Data Fusion Basics

Published in

Google Cloud - Community

4 min readDec 21, 2022

Fully managed, cloud-native data integration at any scale.

Cloud Data Fusion is a GUI based data integration service for building and managing data pipelines. It is based on CDAP, which is an open source framework for building data analytics applications for on-premise and cloud sources. It provides a wide variety of out of the box connectors to sources on GCP, other public clouds and on-premise sources.

Lets looks at few of the challenges which we often observe with ETL processing,

Disparate data assets in cloud and on-prem
Integration requires deep technical expertise and expensive resources
Slows down business decision making
Repetition and silos

Data fusion addresses the above challenges as it offers,

Graphical, code-free interface — provides simplicity, enables non-technical audience
Unified view over all data
100s of built-in cloud and on-prem connectors
Standardization via extensibility and reusability

Data Fusion has tow main focus to simplify the ETL processing,

Build a data pipeline without writing any code: as Data Fusion is built on top of the open-source CDAP project, it already comes with more than 100 connectors and it is constantly growing. Building a pipeline between a source and sink requires only a few clicks.
Do transformation without writing any code: Data Fusion comes with a set of built-in transformations that you can seamlessly apply to your data.

Beyond the capability to create code free GUI based pipelines, Data Fusion also provides features for visual data profiling and preparation, simple orchestration features, as well as granular lineage for pipelines.

Now we will go through with some basics concepts of data fusion to understand it more better,

Cloud Data Fusion instance

A Cloud Data Fusion instance is a unique deployment of Cloud Data Fusion.

You can create multiple instances in a single Google Cloud console project and can specify the Google Cloud region to create your Cloud Data Fusion instances in.

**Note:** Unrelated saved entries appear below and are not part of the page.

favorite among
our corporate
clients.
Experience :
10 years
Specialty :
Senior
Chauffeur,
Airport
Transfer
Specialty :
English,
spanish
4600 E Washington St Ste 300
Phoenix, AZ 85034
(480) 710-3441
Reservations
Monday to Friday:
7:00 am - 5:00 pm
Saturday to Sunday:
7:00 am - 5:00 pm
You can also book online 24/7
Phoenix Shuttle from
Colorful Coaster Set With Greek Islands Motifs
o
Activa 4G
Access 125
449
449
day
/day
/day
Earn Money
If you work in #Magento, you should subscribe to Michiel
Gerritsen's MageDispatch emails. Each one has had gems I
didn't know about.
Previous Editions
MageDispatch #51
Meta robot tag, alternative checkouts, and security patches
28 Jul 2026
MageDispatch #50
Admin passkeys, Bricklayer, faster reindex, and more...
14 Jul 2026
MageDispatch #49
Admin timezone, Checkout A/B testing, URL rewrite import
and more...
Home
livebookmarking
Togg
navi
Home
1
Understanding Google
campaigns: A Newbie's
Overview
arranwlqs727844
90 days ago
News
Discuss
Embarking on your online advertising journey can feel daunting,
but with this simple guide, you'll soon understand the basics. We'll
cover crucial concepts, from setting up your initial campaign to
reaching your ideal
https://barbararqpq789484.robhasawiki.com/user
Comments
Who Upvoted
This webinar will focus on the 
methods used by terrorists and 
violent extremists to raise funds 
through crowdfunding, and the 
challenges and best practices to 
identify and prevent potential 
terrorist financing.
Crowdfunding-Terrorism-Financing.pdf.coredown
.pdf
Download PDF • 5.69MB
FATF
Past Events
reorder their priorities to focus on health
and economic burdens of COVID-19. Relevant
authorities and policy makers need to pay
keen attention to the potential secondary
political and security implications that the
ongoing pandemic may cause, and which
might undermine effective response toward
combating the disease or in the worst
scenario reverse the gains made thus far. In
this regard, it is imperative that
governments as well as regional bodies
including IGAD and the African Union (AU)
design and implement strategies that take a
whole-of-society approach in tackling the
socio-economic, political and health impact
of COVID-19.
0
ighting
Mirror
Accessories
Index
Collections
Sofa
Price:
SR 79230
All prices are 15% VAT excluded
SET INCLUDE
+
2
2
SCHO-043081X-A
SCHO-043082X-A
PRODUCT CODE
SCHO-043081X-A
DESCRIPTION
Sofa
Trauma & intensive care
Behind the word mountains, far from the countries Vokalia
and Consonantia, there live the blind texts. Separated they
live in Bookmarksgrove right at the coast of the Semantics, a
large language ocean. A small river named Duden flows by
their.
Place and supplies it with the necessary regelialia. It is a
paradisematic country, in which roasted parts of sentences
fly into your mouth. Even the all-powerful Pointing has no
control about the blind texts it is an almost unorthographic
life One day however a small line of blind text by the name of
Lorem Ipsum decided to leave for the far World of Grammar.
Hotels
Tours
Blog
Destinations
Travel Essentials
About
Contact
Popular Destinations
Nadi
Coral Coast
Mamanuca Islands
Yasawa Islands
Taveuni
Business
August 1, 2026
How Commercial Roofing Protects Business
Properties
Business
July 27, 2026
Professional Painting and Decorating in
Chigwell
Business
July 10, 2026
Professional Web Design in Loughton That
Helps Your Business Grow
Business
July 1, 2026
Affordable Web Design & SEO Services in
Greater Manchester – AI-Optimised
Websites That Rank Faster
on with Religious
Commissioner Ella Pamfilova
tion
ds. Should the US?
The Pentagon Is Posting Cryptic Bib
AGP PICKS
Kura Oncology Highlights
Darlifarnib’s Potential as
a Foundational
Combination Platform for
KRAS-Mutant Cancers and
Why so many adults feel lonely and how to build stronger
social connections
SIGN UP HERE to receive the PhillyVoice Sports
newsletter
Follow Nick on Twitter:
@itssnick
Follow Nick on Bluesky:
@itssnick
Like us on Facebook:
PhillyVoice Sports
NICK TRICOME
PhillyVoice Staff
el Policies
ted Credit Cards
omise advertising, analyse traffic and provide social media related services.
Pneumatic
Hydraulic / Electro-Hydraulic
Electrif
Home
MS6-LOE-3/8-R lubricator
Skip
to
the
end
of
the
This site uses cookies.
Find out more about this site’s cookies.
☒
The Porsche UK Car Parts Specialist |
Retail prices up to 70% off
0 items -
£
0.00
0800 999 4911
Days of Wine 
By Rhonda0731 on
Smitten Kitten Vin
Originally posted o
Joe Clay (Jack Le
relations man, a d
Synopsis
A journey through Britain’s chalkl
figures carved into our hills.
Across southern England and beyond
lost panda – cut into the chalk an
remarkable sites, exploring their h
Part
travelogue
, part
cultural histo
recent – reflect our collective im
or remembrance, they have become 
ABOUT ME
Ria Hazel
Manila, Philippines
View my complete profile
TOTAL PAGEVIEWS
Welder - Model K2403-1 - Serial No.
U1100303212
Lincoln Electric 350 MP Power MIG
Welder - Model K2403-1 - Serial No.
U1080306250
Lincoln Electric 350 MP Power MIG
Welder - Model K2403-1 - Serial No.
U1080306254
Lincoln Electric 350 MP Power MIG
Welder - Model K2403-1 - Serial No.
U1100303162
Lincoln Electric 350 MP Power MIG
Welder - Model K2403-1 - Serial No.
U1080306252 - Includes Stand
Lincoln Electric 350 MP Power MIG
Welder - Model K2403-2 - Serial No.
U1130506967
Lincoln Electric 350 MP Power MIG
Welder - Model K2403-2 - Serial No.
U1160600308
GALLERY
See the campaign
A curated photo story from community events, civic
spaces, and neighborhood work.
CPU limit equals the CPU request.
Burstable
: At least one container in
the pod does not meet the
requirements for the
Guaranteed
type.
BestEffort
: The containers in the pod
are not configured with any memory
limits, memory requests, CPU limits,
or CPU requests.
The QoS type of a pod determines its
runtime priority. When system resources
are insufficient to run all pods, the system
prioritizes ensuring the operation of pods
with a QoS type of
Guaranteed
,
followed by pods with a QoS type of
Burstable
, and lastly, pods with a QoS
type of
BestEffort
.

Based on your requirements and cost constraints, you can create a Developer, Basic, or Enterprise instance.

Each Cloud Data Fusion instance contains a unique, independent Cloud Data Fusion deployment that contains a set of services, that handle pipeline lifecycle management, orchestration, coordination, and metadata management. These services run using long-running resources in a tenant project.

Execution environment

Cloud Data Fusion creates ephemeral execution environments to run pipelines when you manually run your pipelines or when pipelines run through a time schedule or a pipeline state trigger. Cloud Data Fusion supports Dataproc as an execution environment, in which you can choose to run pipelines as MapReduce, Spark, or Spark Streaming programs.

Pipeline

A pipeline is a way to visually design data and control flows to extract, transform, blend, aggregate, and load data from various on-premises and cloud data sources. Building pipelines lets you create complex data processing workflows that can help you solve data ingestion, integration, and migration problems. You can use Cloud Data Fusion to build both batch and real-time pipelines, depending on your needs.

Pipeline node

In the Studio page of the Cloud Data Fusion UI, pipelines are represented as a series of nodes arranged in a directed acyclic graph (DAG), forming a one-way flow. Nodes represent the various actions that you can take with your pipelines, such as reading from sources, performing data transformations, and writing output to sinks. You can develop data pipelines in the Cloud Data Fusion UI by connecting together sources, transformations, sinks, and other nodes.

Plugin

A plugin is a customisable module that can be used to extend the capabilities of Cloud Data Fusion. Cloud Data Fusion provides plugins for sources, transforms, aggregates, sinks, error collectors, alert publishers, actions, and post-run actions.

Compute profile

A compute profile specifies how and where a pipeline is executed. A profile encapsulates any information required to set up and delete the physical execution environment of a pipeline.

User Interface

Namespaces

You can use namespaces to partition a Cloud Data Fusion instance to achieve application and data isolation in your design and execution environments.

Hub

In the Cloud Data Fusion UI, you can click Hub to browse plugins, sample pipelines, and other integrations.

Pipeline execution

Pipeline is deployed in a namespace called ‘Data Pipeline-Batch’ . It has multiple pipeline nodes which are doing specific action to read, write or transform the data. Once pipeline is ready it can be run on a dataproc cluster.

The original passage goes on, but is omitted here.